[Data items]

>>>

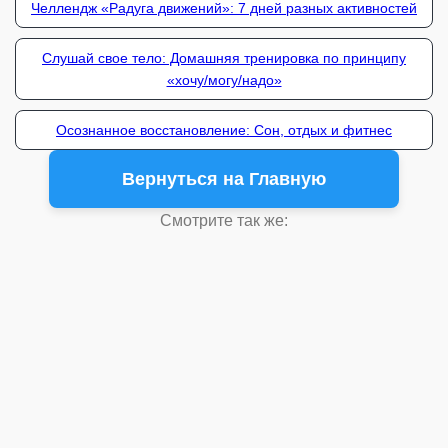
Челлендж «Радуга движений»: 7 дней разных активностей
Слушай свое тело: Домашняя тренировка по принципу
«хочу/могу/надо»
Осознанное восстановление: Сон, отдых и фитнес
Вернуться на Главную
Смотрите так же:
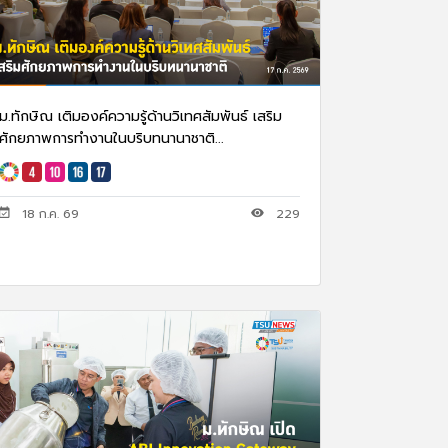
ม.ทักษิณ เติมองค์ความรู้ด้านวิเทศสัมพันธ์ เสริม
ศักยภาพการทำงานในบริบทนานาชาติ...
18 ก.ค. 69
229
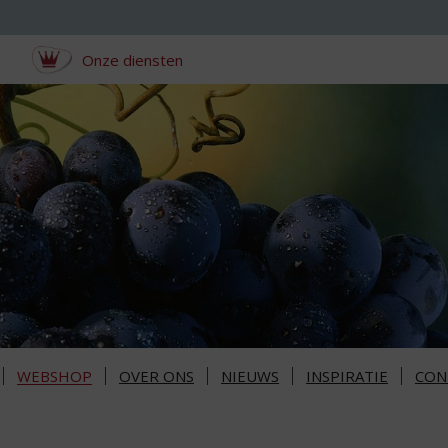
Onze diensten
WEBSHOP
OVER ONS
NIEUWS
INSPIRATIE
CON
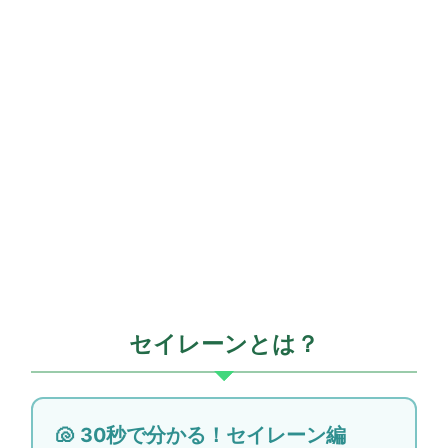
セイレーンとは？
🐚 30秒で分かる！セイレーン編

<<<
>>>

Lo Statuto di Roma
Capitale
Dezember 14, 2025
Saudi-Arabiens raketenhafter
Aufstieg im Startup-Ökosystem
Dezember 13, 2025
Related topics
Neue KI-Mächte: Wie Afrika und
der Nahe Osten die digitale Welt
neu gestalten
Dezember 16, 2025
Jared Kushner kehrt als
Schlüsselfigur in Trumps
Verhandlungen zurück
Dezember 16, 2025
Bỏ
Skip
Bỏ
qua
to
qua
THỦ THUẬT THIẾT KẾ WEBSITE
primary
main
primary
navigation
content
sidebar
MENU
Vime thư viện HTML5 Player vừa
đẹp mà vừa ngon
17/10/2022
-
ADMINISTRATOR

<<<

Your task is to retype the entries verbatim, starting with the line that holds "neu gestalten" and stopping after the line that holds "ADMINISTRATOR".

TASK SOLUTION:
neu gestalten
Dezember 16, 2025
Jared Kushner kehrt als
Schlüsselfigur in Trumps
Verhandlungen zurück
Dezember 16, 2025
Bỏ
Skip
Bỏ
qua
to
qua
THỦ THUẬT THIẾT KẾ WEBSITE
primary
main
primary
navigation
content
sidebar
MENU
Vime thư viện HTML5 Player vừa
đẹp mà vừa ngon
17/10/2022
-
ADMINISTRATOR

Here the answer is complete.